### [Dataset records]
────────────────────────────────────────
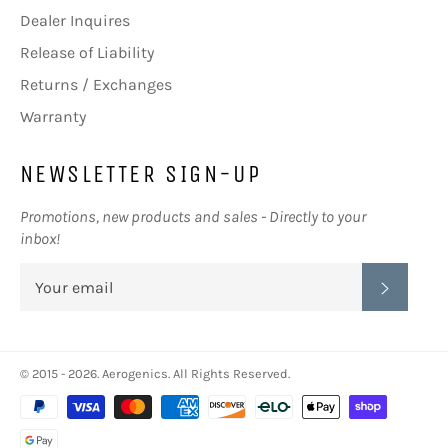
Dealer Inquires
Release of Liability
Returns / Exchanges
Warranty
NEWSLETTER SIGN-UP
Promotions, new products and sales - Directly to your
inbox!
SUBSC
© 2015 - 2026.
Aerogenics
. All Rights Reserved.
Payment
methods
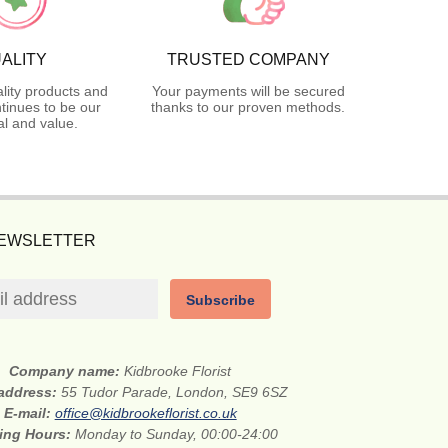
ALITY
TRUSTED COMPANY
lity products and
Your payments will be secured
tinues to be our
thanks to our proven methods.
l and value.
NEWSLETTER
Subscribe
Company name:
Kidbrooke Florist
 address:
55 Tudor Parade, London, SE9 6SZ
E-mail:
office@kidbrookeflorist.co.uk
ing Hours:
Monday to Sunday, 00:00-24:00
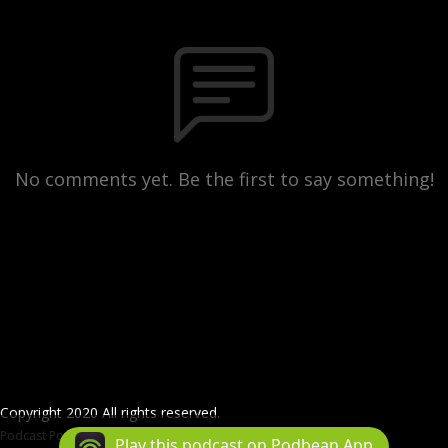
No comments yet. Be the first to say something!
Copyright 2020 All rights reserved.
Podcast Powered By
Podbean
Play this podcast on Podbean App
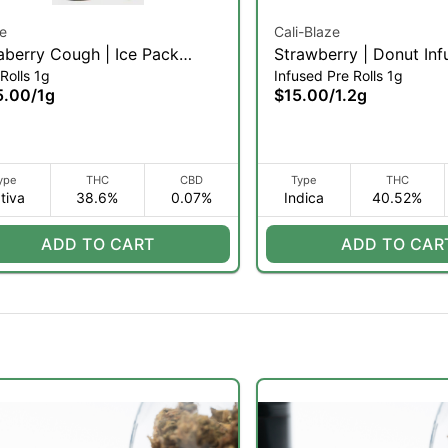
e
Cali-Blaze
aberry Cough | Ice Pack
Strawberry | Donut Inf
Rolls 1g
Infused Pre Rolls 1g
in Diamond Infused Pre-roll |
| 1.2g (I)
5.00
/
1g
$15.00
/
1.2g
(S)
ype
THC
CBD
Type
THC
tiva
38.6%
0.07%
Indica
40.52%
ADD TO CART
ADD TO CAR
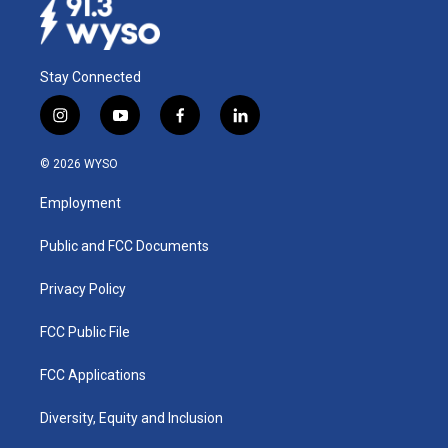
Stay Connected
i
y
f
l
n
o
a
i
s
u
c
n
© 2026 WYSO
t
t
e
k
a
u
b
e
Employment
g
b
o
d
r
e
o
i
a
k
n
Public and FCC Documents
m
Privacy Policy
FCC Public File
FCC Applications
Diversity, Equity and Inclusion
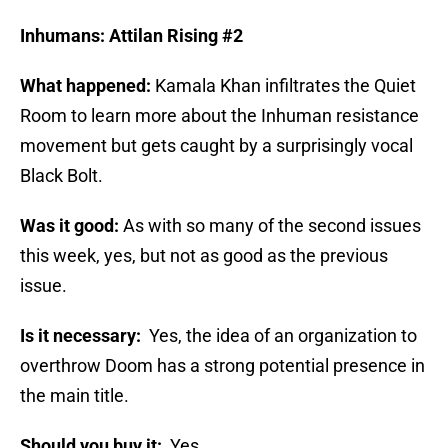
Inhumans: Attilan Rising #2
What happened:
Kamala Khan infiltrates the Quiet
Room to learn more about the Inhuman resistance
movement but gets caught by a surprisingly vocal
Black Bolt.
Was it good:
As with so many of the second issues
this week, yes, but not as good as the previous
issue.
Is it necessary:
Yes, the idea of an organization to
overthrow Doom has a strong potential presence in
the main title.
Should you buy it:
Yes.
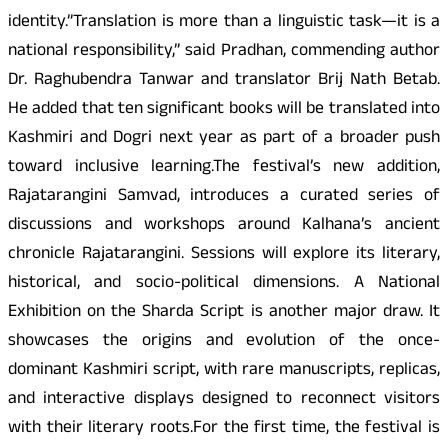
identity.”Translation is more than a linguistic task—it is a
national responsibility,” said Pradhan, commending author
Dr. Raghubendra Tanwar and translator Brij Nath Betab.
He added that ten significant books will be translated into
Kashmiri and Dogri next year as part of a broader push
toward inclusive learning.The festival’s new addition,
Rajatarangini Samvad, introduces a curated series of
discussions and workshops around Kalhana’s ancient
chronicle Rajatarangini. Sessions will explore its literary,
historical, and socio-political dimensions. A National
Exhibition on the Sharda Script is another major draw. It
showcases the origins and evolution of the once-
dominant Kashmiri script, with rare manuscripts, replicas,
and interactive displays designed to reconnect visitors
with their literary roots.For the first time, the festival is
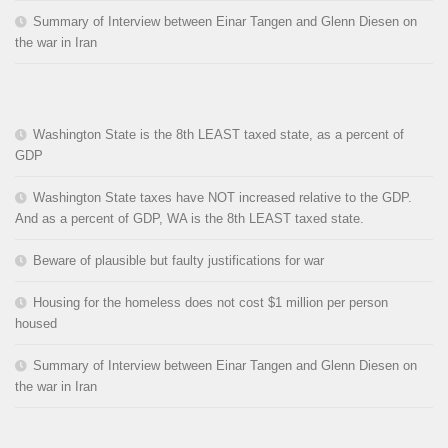
Summary of Interview between Einar Tangen and Glenn Diesen on
the war in Iran
Washington State is the 8th LEAST taxed state, as a percent of
GDP
Washington State taxes have NOT increased relative to the GDP.
And as a percent of GDP, WA is the 8th LEAST taxed state.
Beware of plausible but faulty justifications for war
Housing for the homeless does not cost $1 million per person
housed
Summary of Interview between Einar Tangen and Glenn Diesen on
the war in Iran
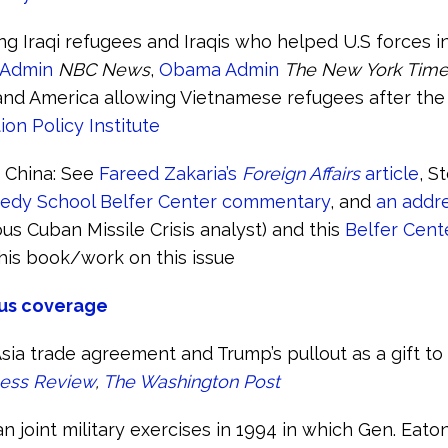
ng Iraqi refugees and Iraqis who helped U.S forces in
 Admin
NBC News
,
Obama Admin
The New York Tim
 and America allowing Vietnamese refugees after the
ion Policy Institute
f China: See
Fareed Zakaria’s
Foreign Affairs
article
, S
edy School Belfer Center commentary
, and
an addre
us Cuban Missile Crisis analyst) and this
Belfer Cente
his book/work on this issue
us coverage
sia trade agreement and Trump’s pullout as a gift to 
ness Review
,
The Washington Post
n joint military exercises in 1994 in which Gen. Eaton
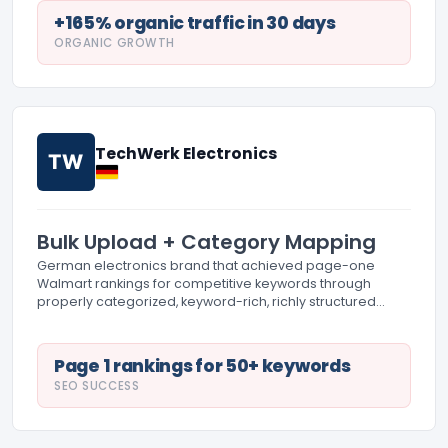
+165% organic traffic in 30 days
ORGANIC GROWTH
TechWerk Electronics
TW
Bulk Upload + Category Mapping
German electronics brand that achieved page-one
Walmart rankings for competitive keywords through
properly categorized, keyword-rich, richly structured
listings.
Page 1 rankings for 50+ keywords
SEO SUCCESS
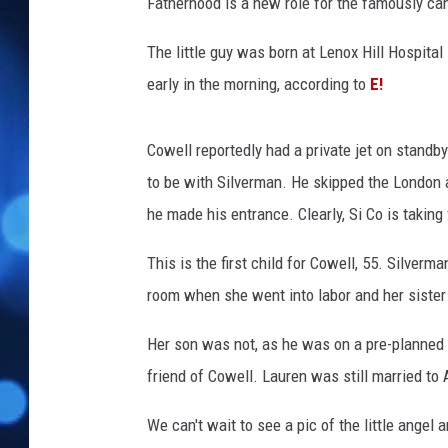
l
Fatherhood is a new role for the famously ca
l
L
The little guy was born at Lenox Hill Hospita
a
early in the morning, according to
E!
u
r
e
Cowell reportedly had a private jet on standb
n
to be with Silverman. He skipped the London au
S
he made his entrance. Clearly, Si Co is taking
i
l
This is the first child for Cowell, 55. Silverm
v
room when she went into labor and her sister
e
r
Her son was not, as he was on a pre-planned 
m
a
friend of Cowell. Lauren was still married t
n
S
We can't wait to see a pic of the little ange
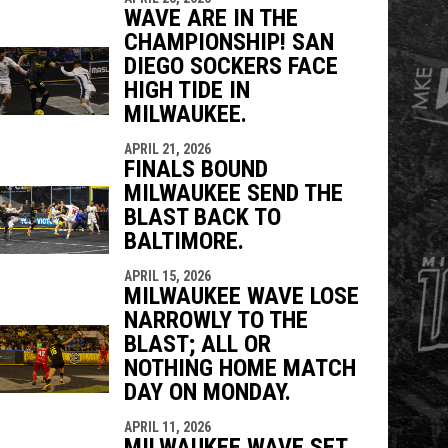
WAVE ARE IN THE
CHAMPIONSHIP! SAN
DIEGO SOCKERS FACE
HIGH TIDE IN
MILWAUKEE.
APRIL 21, 2026
FINALS BOUND
MILWAUKEE SEND THE
BLAST BACK TO
BALTIMORE.
APRIL 15, 2026
MILWAUKEE WAVE LOSE
NARROWLY TO THE
BLAST; ALL OR
NOTHING HOME MATCH
DAY ON MONDAY.
APRIL 11, 2026
MILWAUKEE WAVE SET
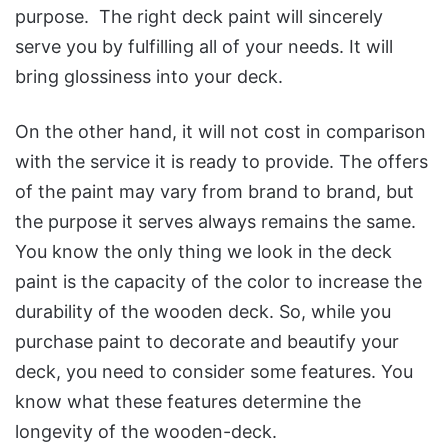
purpose. The right deck paint will sincerely
serve you by fulfilling all of your needs. It will
bring glossiness into your deck.
On the other hand, it will not cost in comparison
with the service it is ready to provide. The offers
of the paint may vary from brand to brand, but
the purpose it serves always remains the same.
You know the only thing we look in the deck
paint is the capacity of the color to increase the
durability of the wooden deck. So, while you
purchase paint to decorate and beautify your
deck, you need to consider some features. You
know what these features determine the
longevity of the wooden-deck.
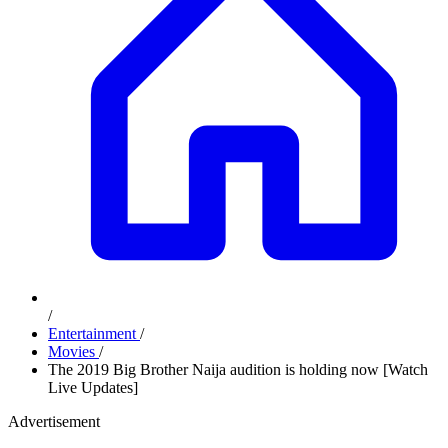
/
Entertainment
/
Movies
/
The 2019 Big Brother Naija audition is holding now [Watch
Live Updates]
Advertisement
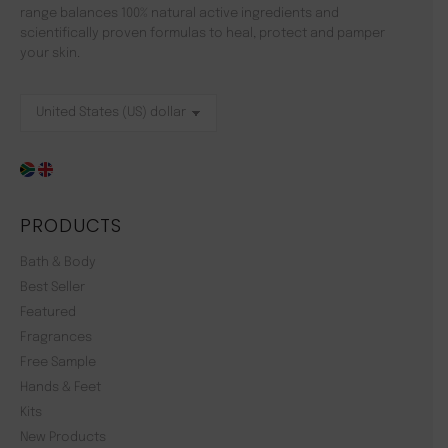
range balances 100% natural active ingredients and
scientifically proven formulas to heal, protect and pamper
your skin.
PRODUCTS
Bath & Body
Best Seller
Featured
Fragrances
Free Sample
Hands & Feet
Kits
New Products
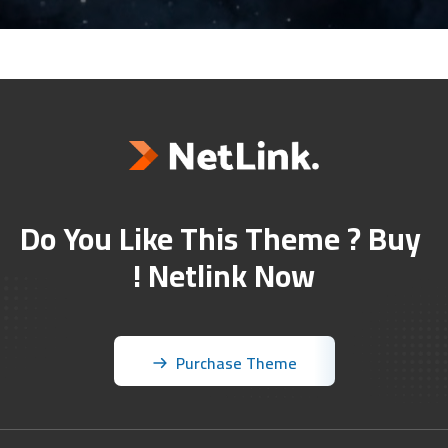
Do You Like This Theme ? Buy 
Netlink Now !
Purchase Theme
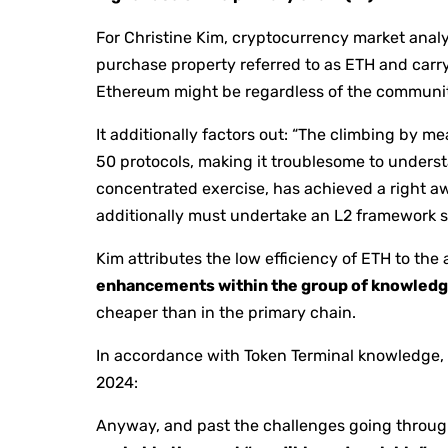
For Christine Kim, cryptocurrency market anal
purchase property referred to as ETH and carry
Ethereum might be regardless of the community
It additionally factors out: “The climbing by m
50 protocols, making it troublesome to understa
concentrated exercise, has achieved a right a
additionally must undertake an L2 framework so
Kim attributes the low efficiency of ETH to the 
enhancements within the group of knowledg
cheaper than in the primary chain.
In accordance with Token Terminal knowledge, 
2024:
Anyway, and past the challenges going through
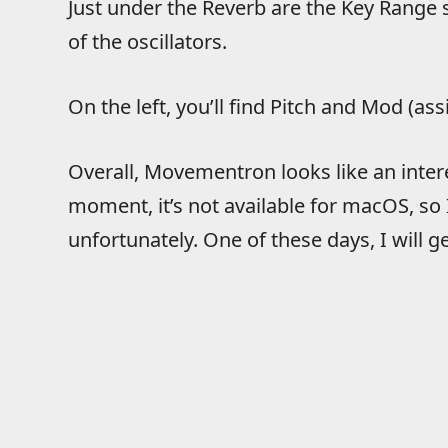
Just under the Reverb are the Key Range 
of the oscillators.
On the left, you’ll find Pitch and Mod (a
Overall, Movementron looks like an interes
moment, it’s not available for macOS, so
unfortunately. One of these days, I will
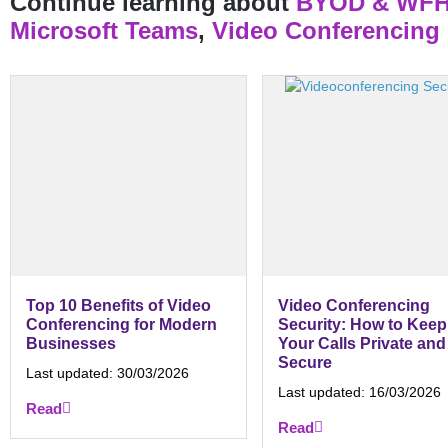
Continue learning about
BYOD & WF
Microsoft Teams
,
Video Conferencing
Top 10 Benefits of Video
Video Conferencing
Conferencing for Modern
Security: How to Keep
Businesses
Your Calls Private and
Secure
Last updated:
30/03/2026
Last updated:
16/03/2026
Read
Read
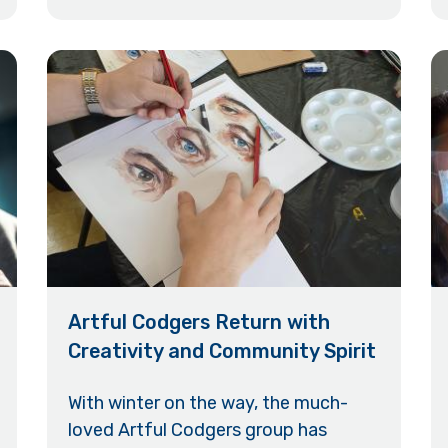
Artful Codgers Return with
Creativity and Community Spirit
With winter on the way, the much-
loved Artful Codgers group has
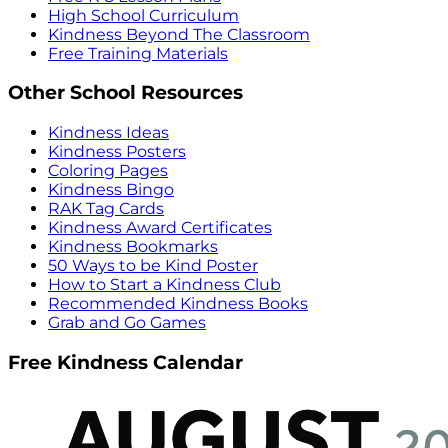
High School Curriculum
Kindness Beyond The Classroom
Free Training Materials
Other School Resources
Kindness Ideas
Kindness Posters
Coloring Pages
Kindness Bingo
RAK Tag Cards
Kindness Award Certificates
Kindness Bookmarks
50 Ways to be Kind Poster
How to Start a Kindness Club
Recommended Kindness Books
Grab and Go Games
Free Kindness Calendar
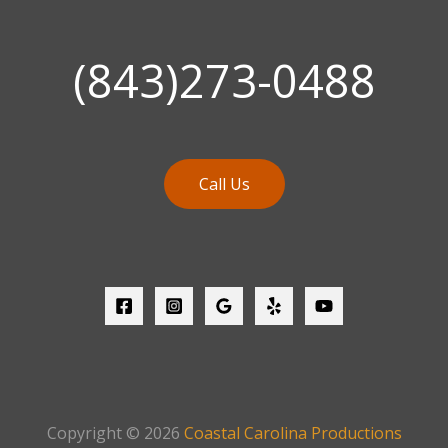
(843)273-0488
Call Us
Copyright © 2026
Coastal Carolina Productions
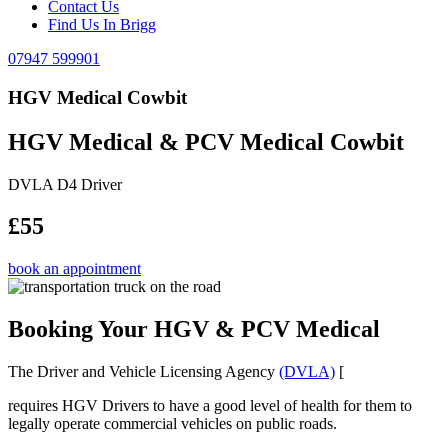
Contact Us
Find Us In Brigg
07947 599901
HGV Medical Cowbit
HGV Medical & PCV Medical Cowbit
DVLA D4 Driver
£55
book an appointment
Booking Your HGV & PCV Medical
The Driver and Vehicle Licensing Agency
(DVLA)
[
requires HGV Drivers to have a good level of health for them to
legally operate commercial vehicles on public roads.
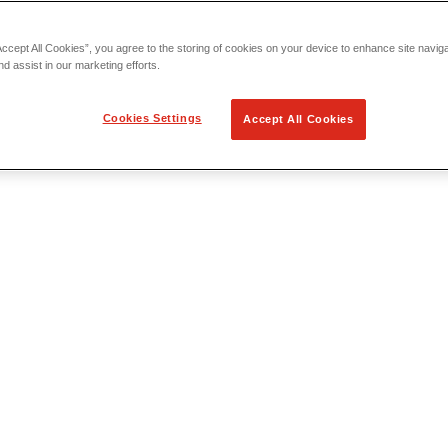
Accept All Cookies”, you agree to the storing of cookies on your device to enhance site navig
nd assist in our marketing efforts.
Cookies Settings
Accept All Cookies
 Locating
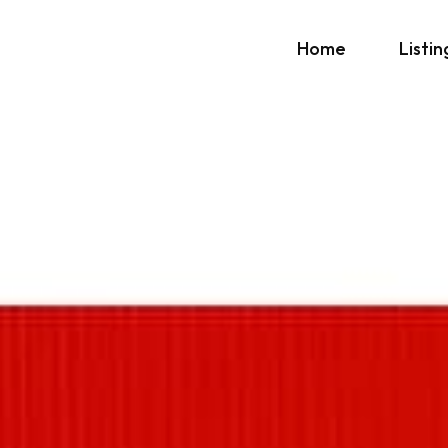
Home
Listin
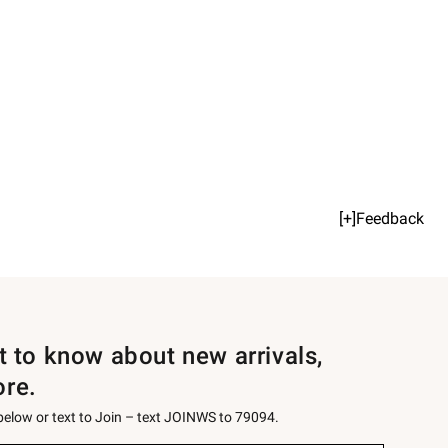
[+]Feedback
st to know about new arrivals,
ore.
 below or text to Join – text JOINWS to 79094.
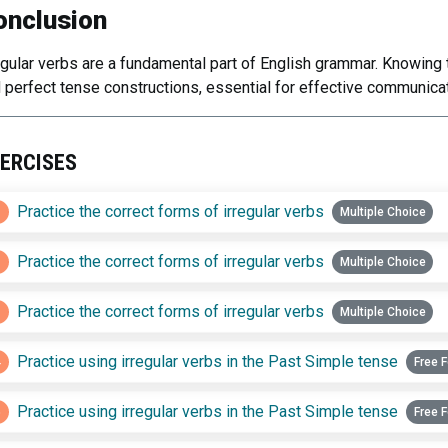
onclusion
egular verbs are a fundamental part of English grammar. Knowing
 perfect tense constructions, essential for effective communicat
ERCISES
1
Practice the correct forms of irregular verbs
Multiple Choice
2
Practice the correct forms of irregular verbs
Multiple Choice
3
Practice the correct forms of irregular verbs
Multiple Choice
4
Practice using irregular verbs in the Past Simple tense
Free 
5
Practice using irregular verbs in the Past Simple tense
Free 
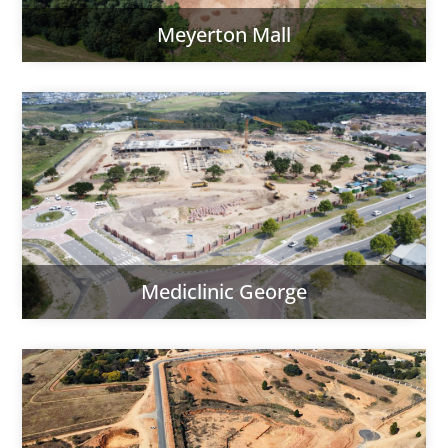
Meyerton Mall
Mediclinic George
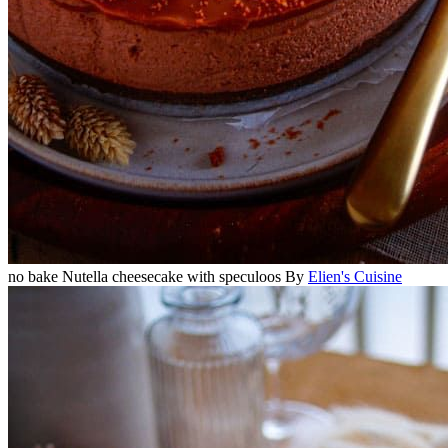
no bake Nutella cheesecake with speculoos
By
Elien's Cuisine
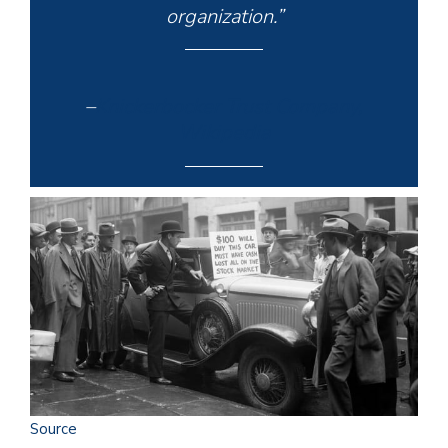
organization.”
–
Knickerbocker Trust Company,
Wikipedia
Source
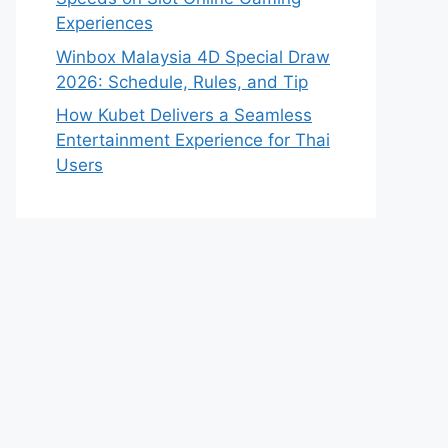
Experiences
Winbox Malaysia 4D Special Draw
2026: Schedule, Rules, and Tip
How Kubet Delivers a Seamless
Entertainment Experience for Thai
Users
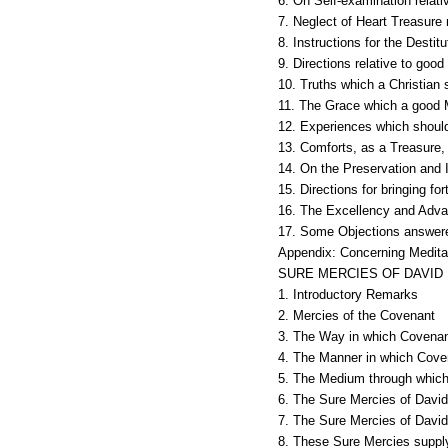
6. On Self-examination relati
7. Neglect of Heart Treasure
8. Instructions for the Destit
9. Directions relative to goo
10. Truths which a Christian 
11. The Grace which a good M
12. Experiences which should
13. Comforts, as a Treasure, 
14. On the Preservation and I
15. Directions for bringing f
16. The Excellency and Advan
17. Some Objections answere
Appendix: Concerning Meditat
SURE MERCIES OF DAVID
1. Introductory Remarks
2. Mercies of the Covenant
3. The Way in which Covenan
4. The Manner in which Cove
5. The Medium through which
6. The Sure Mercies of David 
7. The Sure Mercies of David 
8. These Sure Mercies supply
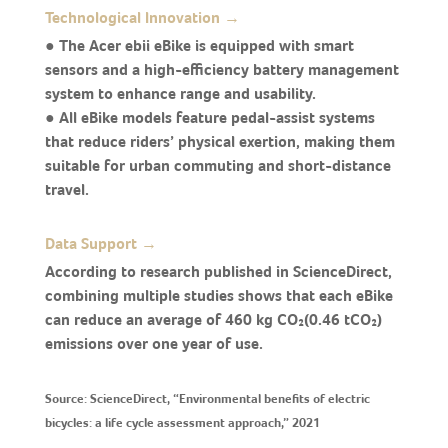
Technological Innovation →
● The Acer ebii eBike is equipped with smart
sensors and a high-efficiency battery management
system to enhance range and usability.
● All eBike models feature pedal-assist systems
that reduce riders’ physical exertion, making them
suitable for urban commuting and short-distance
travel.
Data Support →
According to research published in ScienceDirect,
combining multiple studies shows that each eBike
can reduce an average of 460 kg CO₂(0.46 tCO₂)
emissions over one year of use.
Source: ScienceDirect, “Environmental benefits of electric
bicycles: a life cycle assessment approach,” 2021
────────────────────────────────────────
### [Exercise objective]
A single number is required: the count of lines in the records that include the string "learning".

### [Output of the exercise]
2